What is required
Among the records, find the lines that hold the string "будет" and return them.

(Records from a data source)

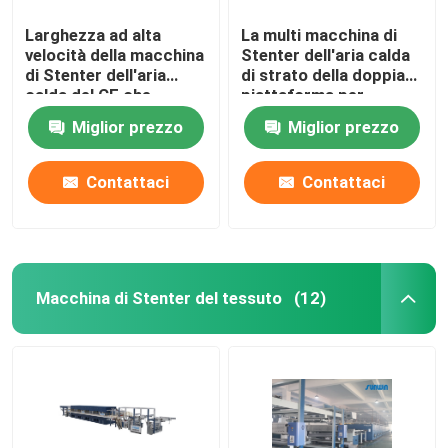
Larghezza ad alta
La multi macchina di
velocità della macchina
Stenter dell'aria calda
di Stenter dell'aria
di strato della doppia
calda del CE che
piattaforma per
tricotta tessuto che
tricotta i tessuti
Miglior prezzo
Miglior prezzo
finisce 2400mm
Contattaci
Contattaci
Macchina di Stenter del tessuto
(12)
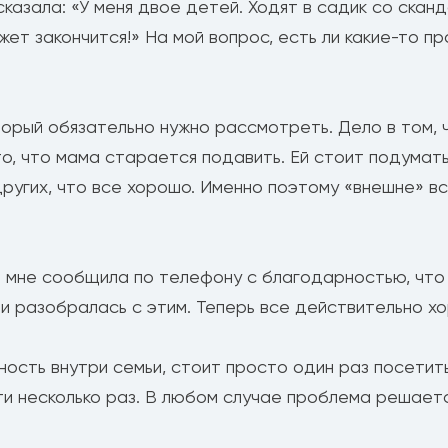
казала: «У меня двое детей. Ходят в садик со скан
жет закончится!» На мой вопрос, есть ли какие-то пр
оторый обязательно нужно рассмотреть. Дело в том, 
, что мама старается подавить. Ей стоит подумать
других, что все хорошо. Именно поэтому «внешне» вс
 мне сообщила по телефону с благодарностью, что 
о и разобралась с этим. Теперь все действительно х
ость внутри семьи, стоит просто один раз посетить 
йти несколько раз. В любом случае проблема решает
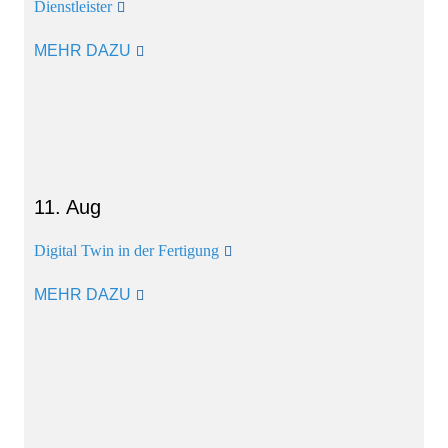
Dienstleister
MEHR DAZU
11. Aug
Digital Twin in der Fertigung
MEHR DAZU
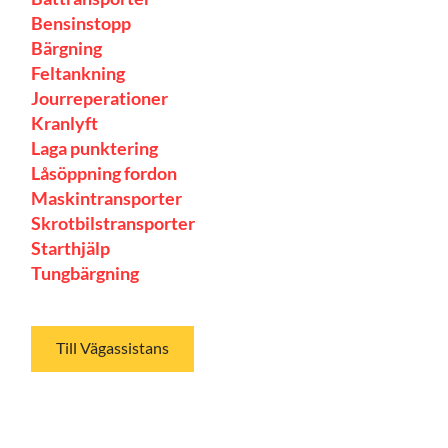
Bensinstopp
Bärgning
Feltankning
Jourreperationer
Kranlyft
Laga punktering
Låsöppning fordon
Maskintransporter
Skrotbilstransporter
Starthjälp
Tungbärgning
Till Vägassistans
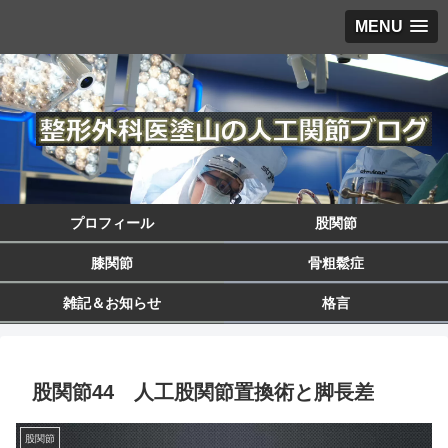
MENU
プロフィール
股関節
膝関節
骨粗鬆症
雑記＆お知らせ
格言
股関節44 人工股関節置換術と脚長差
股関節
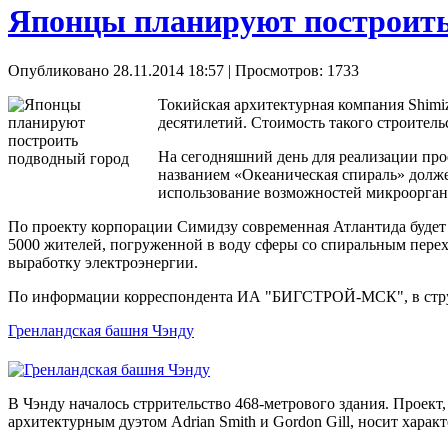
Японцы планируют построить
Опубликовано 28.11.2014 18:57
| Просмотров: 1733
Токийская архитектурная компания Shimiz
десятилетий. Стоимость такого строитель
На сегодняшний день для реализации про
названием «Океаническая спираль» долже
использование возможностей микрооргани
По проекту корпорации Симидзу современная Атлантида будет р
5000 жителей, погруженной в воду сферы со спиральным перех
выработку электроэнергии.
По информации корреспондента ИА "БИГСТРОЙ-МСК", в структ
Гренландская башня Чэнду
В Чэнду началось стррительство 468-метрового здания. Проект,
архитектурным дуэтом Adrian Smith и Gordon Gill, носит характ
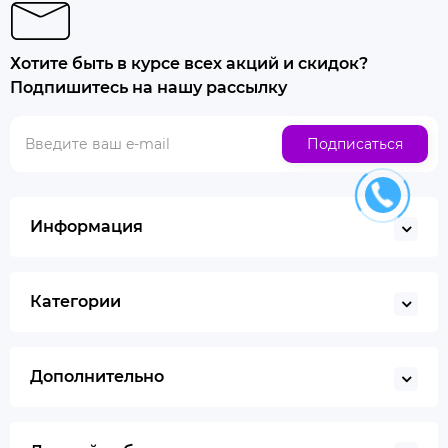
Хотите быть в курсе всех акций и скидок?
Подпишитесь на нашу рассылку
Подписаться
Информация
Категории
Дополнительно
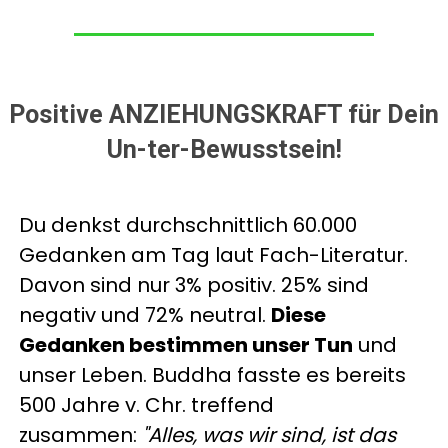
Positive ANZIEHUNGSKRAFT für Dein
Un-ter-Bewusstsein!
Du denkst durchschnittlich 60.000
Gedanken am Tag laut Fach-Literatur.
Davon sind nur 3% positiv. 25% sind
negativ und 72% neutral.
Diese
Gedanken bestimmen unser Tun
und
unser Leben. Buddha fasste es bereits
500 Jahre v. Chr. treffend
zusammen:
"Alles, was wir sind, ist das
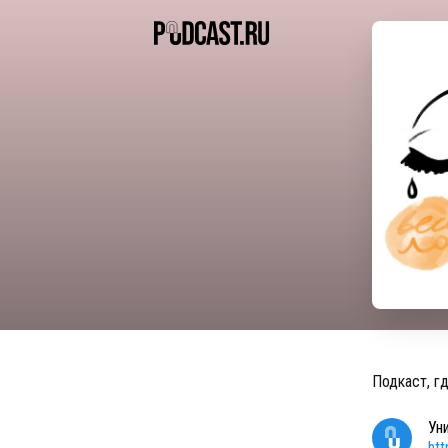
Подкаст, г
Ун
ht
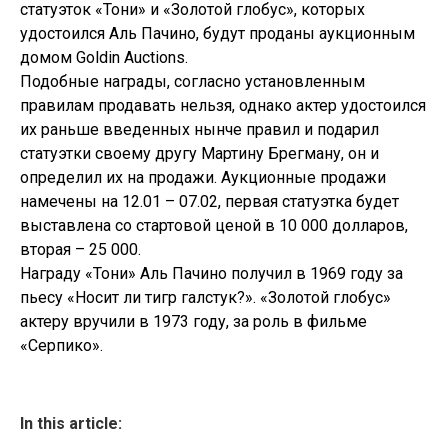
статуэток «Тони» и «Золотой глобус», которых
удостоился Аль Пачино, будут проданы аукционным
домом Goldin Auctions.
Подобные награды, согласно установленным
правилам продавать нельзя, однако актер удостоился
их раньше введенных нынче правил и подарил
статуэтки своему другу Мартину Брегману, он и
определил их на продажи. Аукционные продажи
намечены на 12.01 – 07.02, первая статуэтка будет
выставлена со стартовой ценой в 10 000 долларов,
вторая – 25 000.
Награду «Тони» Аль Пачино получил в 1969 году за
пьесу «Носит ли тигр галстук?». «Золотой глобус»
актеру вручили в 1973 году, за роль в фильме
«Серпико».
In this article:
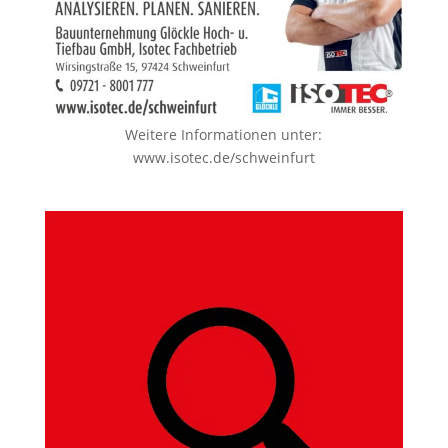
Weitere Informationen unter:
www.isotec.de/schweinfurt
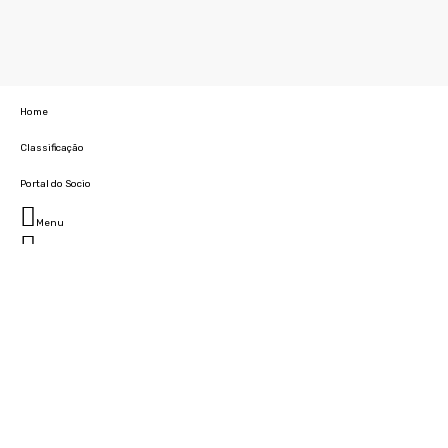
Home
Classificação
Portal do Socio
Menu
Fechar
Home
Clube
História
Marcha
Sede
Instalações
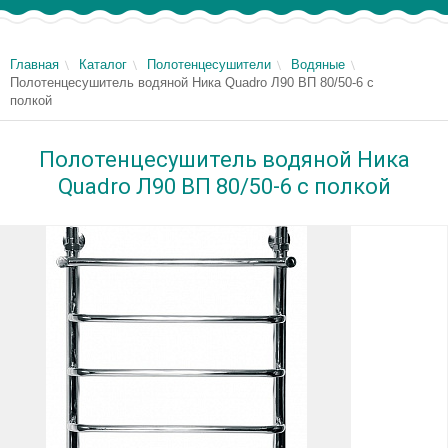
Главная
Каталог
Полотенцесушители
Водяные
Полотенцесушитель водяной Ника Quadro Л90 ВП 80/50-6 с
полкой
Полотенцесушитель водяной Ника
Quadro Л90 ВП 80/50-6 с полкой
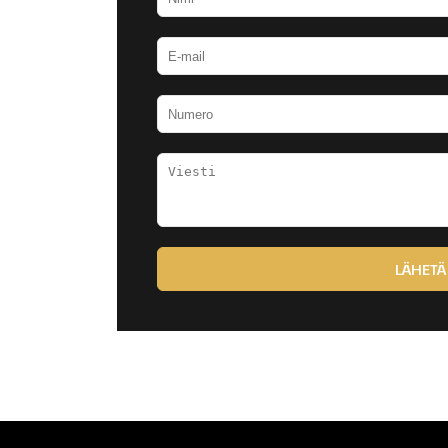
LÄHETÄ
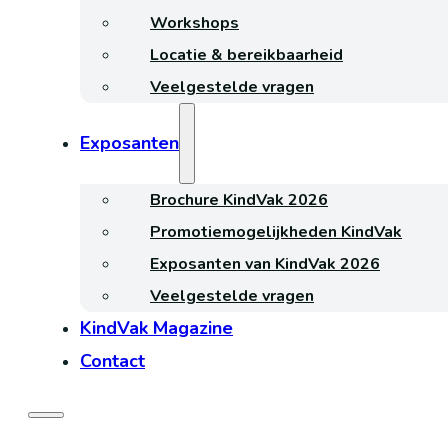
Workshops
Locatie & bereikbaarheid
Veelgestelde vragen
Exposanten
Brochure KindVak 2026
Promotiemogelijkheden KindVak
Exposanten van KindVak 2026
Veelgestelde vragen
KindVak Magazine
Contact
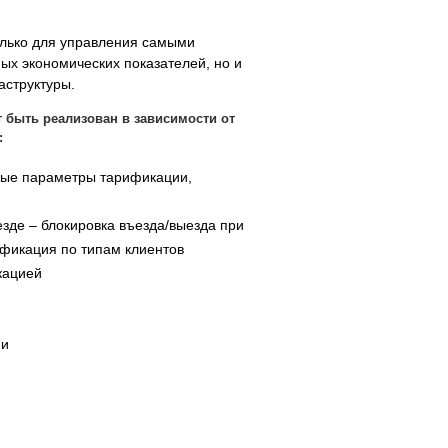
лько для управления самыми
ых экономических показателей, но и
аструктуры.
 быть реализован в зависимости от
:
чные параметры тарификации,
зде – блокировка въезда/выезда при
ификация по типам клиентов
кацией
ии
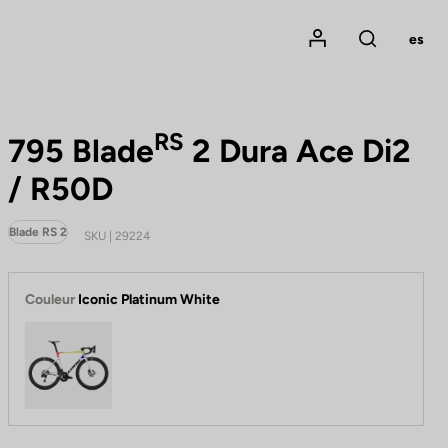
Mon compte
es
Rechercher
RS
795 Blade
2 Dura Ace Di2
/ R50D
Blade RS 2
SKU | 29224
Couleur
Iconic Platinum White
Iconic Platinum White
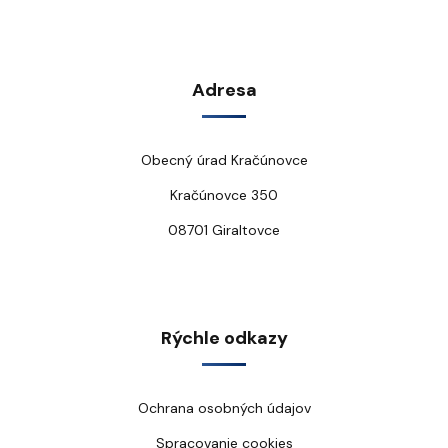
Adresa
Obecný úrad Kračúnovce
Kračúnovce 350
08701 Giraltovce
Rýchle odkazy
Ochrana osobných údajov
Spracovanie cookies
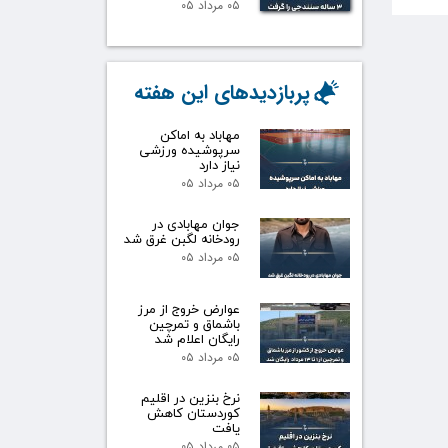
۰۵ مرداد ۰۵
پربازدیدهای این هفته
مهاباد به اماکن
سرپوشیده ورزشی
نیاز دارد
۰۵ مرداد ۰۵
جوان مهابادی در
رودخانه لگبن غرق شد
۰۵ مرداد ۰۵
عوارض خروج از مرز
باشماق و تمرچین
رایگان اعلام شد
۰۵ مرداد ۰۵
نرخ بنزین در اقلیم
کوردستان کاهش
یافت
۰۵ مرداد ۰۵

Reply to the task
По проекту корпорации Симидзу современная Атлантида будет р
намечены на 12.01 – 07.02, первая статуэтка будет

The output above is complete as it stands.